As part of “China’s south,” Southeast Asia has historically assumed a peripheral position when juxtaposed against the power of the Chinese state. In the existing scholarly literature, the power asymmetry is reflected in the ostensible bias where most studies are about China’s presence in or engagement with Southeast Asia rather than the reverse; studies on the presence or influence of Southeast Asia in China have been a marginal enterprise. The present volume aims to fill this void by exploring the historical entanglements and contemporary engagements of Southeast Asia(ns) in China through a Southeast Asian perspective. As China seeks to understand Southeast Asia’s presence in the country on its own terms, it is also engaged in a process of self-discovery and defining where and how it should stand in relation to the region. Departing from the discourse of China as the a priori center dominating the scholarship on China–Southeast Asia relations, the present volume hopes to subvert such power relations in order to bring fresh perspectives on the historical and contemporary contributions of Southeast Asia(ns) in China.
Ying-kit Chan is assistant professor of Chinese Studies at the National University of Singapore.
Chang-Yau Hoon is associate professor and director of the Centre for Advanced Research at Universiti Brunei Darussalam.

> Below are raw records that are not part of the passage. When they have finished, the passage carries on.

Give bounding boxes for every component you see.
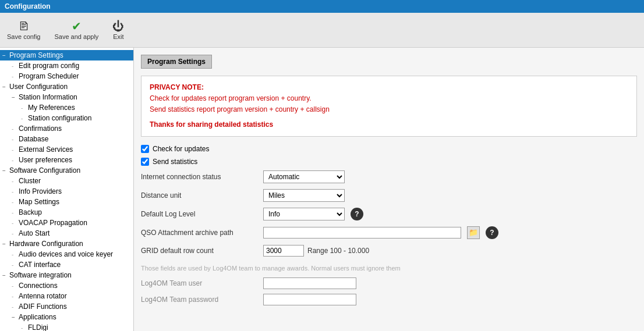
sidebar-item-edit-program-config[interactable]: -Edit program config [0, 60, 133, 71]
spacer-icon: - [12, 262, 19, 268]
sidebar-item-label: CAT interface [19, 261, 61, 269]
qso-browse-button[interactable]: 📁 [467, 226, 480, 239]
sidebar-item-label: ADIF Functions [19, 302, 67, 311]
sidebar-item-user-preferences[interactable]: -User preferences [0, 155, 133, 165]
log-level-help-icon[interactable]: ? [351, 208, 363, 220]
log-level-row: Default Log Level Info Debug Warning Err… [141, 208, 637, 220]
grid-row-count-spinner: Range 100 - 10.000 [263, 245, 369, 257]
sidebar-item-label: Cluster [19, 177, 41, 185]
spacer-icon: - [12, 136, 19, 143]
expand-icon: − [12, 94, 19, 101]
spacer-icon: - [12, 73, 19, 80]
expand-icon: − [2, 52, 9, 59]
spacer-icon: - [12, 157, 19, 163]
check-for-updates-checkbox[interactable] [141, 145, 149, 153]
sidebar-item-confirmations[interactable]: -Confirmations [0, 123, 133, 134]
exit-icon: ⏻ [112, 20, 124, 32]
sidebar-item-label: Map Settings [19, 198, 59, 206]
team-password-input[interactable] [263, 294, 356, 305]
content-area: Program Settings PRIVACY NOTE: Check for… [134, 48, 644, 331]
sidebar-item-software-integration[interactable]: −Software integration [0, 270, 133, 280]
spacer-icon: - [12, 188, 19, 195]
sidebar-item-auto-start[interactable]: -Auto Start [0, 228, 133, 239]
check-for-updates-label: Check for updates [153, 145, 209, 153]
qso-attachment-row: QSO Attachment archive path 📁 ? [141, 226, 637, 239]
sidebar-item-label: Hardware Configuration [9, 240, 83, 248]
sidebar-item-label: Program Scheduler [19, 72, 79, 80]
sidebar-item-antenna-rotator[interactable]: -Antenna rotator [0, 291, 133, 301]
expand-icon: − [2, 168, 9, 174]
sidebar-item-connections[interactable]: -Connections [0, 280, 133, 291]
team-section-note: Those fields are used by Log4OM team to … [141, 265, 637, 272]
send-statistics-checkbox[interactable] [141, 158, 149, 166]
qso-attachment-input[interactable] [263, 227, 461, 239]
title-text: Configuration [5, 2, 51, 10]
sidebar-item-label: VOACAP Propagation [19, 219, 87, 227]
spacer-icon: - [12, 220, 19, 226]
internet-connection-select[interactable]: Automatic Online Offline [263, 170, 345, 183]
qso-help-icon[interactable]: ? [486, 226, 498, 239]
log-level-label: Default Log Level [141, 210, 257, 218]
sidebar-item-adif-functions[interactable]: -ADIF Functions [0, 301, 133, 312]
sidebar-item-user-configuration[interactable]: −User Configuration [0, 81, 133, 92]
sidebar-item-fldigi[interactable]: -FLDigi [0, 322, 133, 331]
sidebar-item-voacap-propagation[interactable]: -VOACAP Propagation [0, 218, 133, 228]
sidebar-item-label: Backup [19, 208, 42, 216]
spacer-icon: - [12, 283, 19, 289]
team-password-label: Log4OM Team password [141, 296, 257, 304]
spacer-icon: - [21, 325, 28, 331]
distance-unit-select[interactable]: Miles Kilometers [263, 189, 345, 202]
sidebar-item-station-configuration[interactable]: -Station configuration [0, 113, 133, 123]
sidebar-item-applications[interactable]: −Applications [0, 312, 133, 322]
sidebar-item-audio-devices[interactable]: -Audio devices and voice keyer [0, 249, 133, 259]
section-header: Program Settings [141, 55, 212, 69]
sidebar-item-label: Program Settings [9, 51, 63, 59]
spacer-icon: - [21, 105, 28, 111]
team-user-input[interactable] [263, 277, 356, 289]
sidebar-item-map-settings[interactable]: -Map Settings [0, 197, 133, 207]
qso-attachment-label: QSO Attachment archive path [141, 229, 257, 237]
save-config-icon: 🖹 [18, 20, 30, 32]
grid-row-count-row: GRID default row count Range 100 - 10.00… [141, 245, 637, 257]
spacer-icon: - [12, 251, 19, 258]
exit-label: Exit [113, 33, 123, 40]
sidebar-item-software-configuration[interactable]: −Software Configuration [0, 165, 133, 176]
exit-button[interactable]: ⏻ Exit [110, 19, 126, 41]
sidebar-item-label: Info Providers [19, 187, 62, 195]
team-user-label: Log4OM Team user [141, 279, 257, 287]
spacer-icon: - [12, 209, 19, 216]
sidebar-item-label: Station configuration [28, 114, 91, 122]
sidebar-item-database[interactable]: -Database [0, 134, 133, 144]
save-and-apply-button[interactable]: ✔ Save and apply [52, 19, 101, 41]
internet-connection-row: Internet connection status Automatic Onl… [141, 170, 637, 183]
privacy-line1: Check for updates report program version… [150, 93, 628, 104]
title-bar: Configuration [0, 0, 644, 13]
grid-row-count-range: Range 100 - 10.000 [307, 247, 369, 255]
distance-unit-label: Distance unit [141, 191, 257, 200]
sidebar-item-label: Edit program config [19, 62, 79, 70]
sidebar-item-label: Audio devices and voice keyer [19, 250, 113, 258]
spacer-icon: - [12, 304, 19, 310]
save-config-button[interactable]: 🖹 Save config [5, 19, 43, 41]
sidebar-item-label: Software integration [9, 271, 72, 279]
sidebar-item-label: External Services [19, 145, 73, 154]
sidebar-item-program-scheduler[interactable]: -Program Scheduler [0, 71, 133, 81]
sidebar-item-label: User preferences [19, 156, 72, 164]
sidebar-item-info-providers[interactable]: -Info Providers [0, 186, 133, 197]
log-level-select[interactable]: Info Debug Warning Error [263, 208, 345, 220]
spacer-icon: - [21, 115, 28, 122]
sidebar-item-station-information[interactable]: −Station Information [0, 92, 133, 102]
sidebar-item-label: FLDigi [28, 323, 48, 331]
sidebar-item-external-services[interactable]: -External Services [0, 144, 133, 155]
save-apply-label: Save and apply [54, 33, 98, 40]
sidebar-item-hardware-configuration[interactable]: −Hardware Configuration [0, 239, 133, 249]
spacer-icon: - [12, 199, 19, 205]
sidebar-item-cluster[interactable]: -Cluster [0, 176, 133, 186]
check-for-updates-row: Check for updates [141, 145, 637, 153]
sidebar-item-my-references[interactable]: -My References [0, 102, 133, 113]
sidebar-item-backup[interactable]: -Backup [0, 207, 133, 218]
sidebar-item-program-settings[interactable]: −Program Settings [0, 50, 133, 60]
grid-row-count-input[interactable] [263, 245, 304, 257]
save-apply-icon: ✔ [72, 20, 82, 32]
sidebar-item-cat-interface[interactable]: -CAT interface [0, 259, 133, 270]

Part I: Historical Entanglements:
Chapter 1: At the Crossroads of Empire and Nation: Nanyang Volunteers in Wartime China
Chapter 2: Ethnicity and Frontier Studies in Southwest China: Pan-Thai Nationalism and the Wartime Debate on National Identity, 1932–1945
Chapter 3: Traversing the Migrant Corridor: Singapore’s First Ambassadors to Thailand
Part II: Contemporary Engagements:
Chapter 4: Southeast Asian Studies in China: The Politics and Geopolitics of Knowledge Production
Chapter 5: Responding to China’s Soft Power and People-to-People Exchange: The Case of Indonesia
Chapter 6: Southeast Asian Capital in China: The Role of the State and the Chinese Diaspora
This unique volume is a significant contribution to understanding Southeast Asia's relations with China. Rather than viewing the relationship through the too-familiar perspective of China's impact on the region, this thoughtful and well-researched study reverses the analysis to examine Southeast Asia's roles in, and impact on, China over time. It is a necessary corrective to existing scholarship and a welcome addition to the field, which should be read by all those seeking to understand the "inner history" of interactions between Southeast Asian societies and China.
A valuable and overdue assessment of the neglected side of the China-Southeast Asian connection — Southeast Asian influence in China. Using a multi-disciplinary lens and reflecting sensitivities and forces beyond conventional geo-politics, it is the story of diplomats, labourers, capitalists, scholars, philanthropists and students from “China’s south” who have had a significant impact on politics, economy, and matters of entangled identities and citizenship, in their home countries and land of distant origin.
An unsentimental and self-confident view from the periphery, it speaks to the multitude of interactions that have shaped contemporary international relations and revealed the limits and possibilities of Southeast Asian agency. Stimulating for regional and international relations specialists alike.